In certain circumstances the industrial waste used as cement kiln fuel can give rise to the production of dioxins and furans - two of the most toxic groups of chemicals known (especially when chemicals are incinerated at temperatures which do not ensure complete combustion) possibility of exposure of cement kiln operators to unknown chemical mixtures (i.e. of whose composition they know nothing and in whose handling they are wholly untrained). Alternative Kiln Fuels
A more recent occupational health and safety concern - as well as a high profile environmental issue, is the use of cement kilns for the burning of what would otherwise be industrial waste. Such industrial waste is often referred to as 'alternative fuel', a term, which disguises some of its less palatable aspects. In some circumstances the industrial waste used as cement kiln fuel can give rise to the production of dioxins and furans - two of the most toxic groups of chemicals known.
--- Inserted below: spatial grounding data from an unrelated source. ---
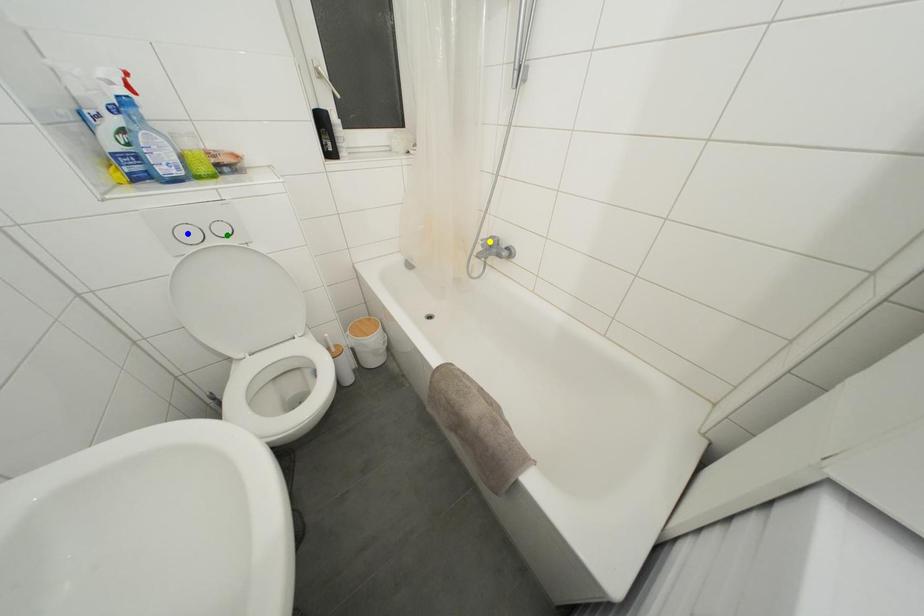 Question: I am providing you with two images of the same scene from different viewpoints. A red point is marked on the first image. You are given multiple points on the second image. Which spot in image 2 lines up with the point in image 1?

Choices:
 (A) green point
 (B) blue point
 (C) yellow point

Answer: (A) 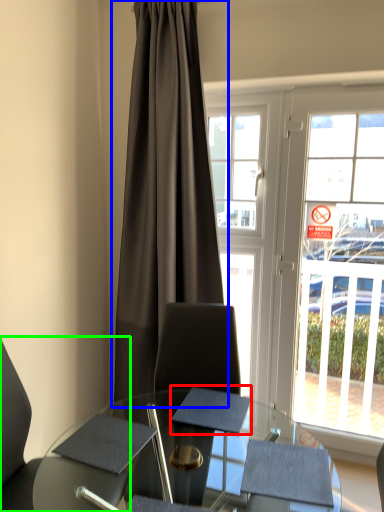 Question: Considering the real-world distances, which object is closest to notepad (highlighted by a red box)? curtain (highlighted by a blue box) or chair (highlighted by a green box).

Choices:
 (A) curtain
 (B) chair

Answer: (B) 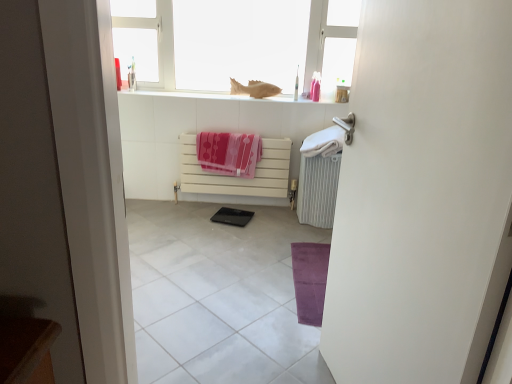 Identify the location of vacant space to the left of black glossy pad at center. (198, 211). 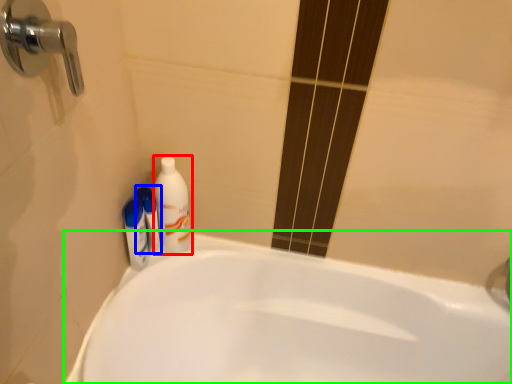 Question: Which object is the farthest from cleaning product (highlighted by a red box)? Choose among these: mouthwash (highlighted by a blue box) or bathtub (highlighted by a green box).

Choices:
 (A) mouthwash
 (B) bathtub

Answer: (B)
This is especially likely when certain chemicals are incinerated at temperatures which do not ensure complete combustion. In specialist incinerators, there are normally very stringent regulations governing the burning of such chemicals. However, the same chemicals burned in cement kilns may not be subject to such strict controls. In addition, the 'alternative fuel' - better described as unwanted and often highly toxic chemical mixtures - has to be received by the kiln operator and subsequently introduced into the kiln. This gives rise to the obvious possibility of exposure of cement kiln operators to a chemical mixture of whose composition they know nothing and in whose handling they are wholly untrained. Given the high costs of 'normal' fuel and the energy intensive nature of cement kilns, there is an increasing tendency for kiln operators to turn to the 'alternative fuels' as a cheaper option.
At the moment the ICEM has a global agreement with only one company in the materials sector; this is Lafarge. This particular global agreement has been signed with Lafarge jointly with the ICEM and the International Federation of Building and Woodworkers (IFBWW). There is clearly scope for more such global agreements and the ICEM would welcome hearing from affiliates about any companies with whom they enjoy decent relations which could be the basis for exploratory discussions about additional global agreements.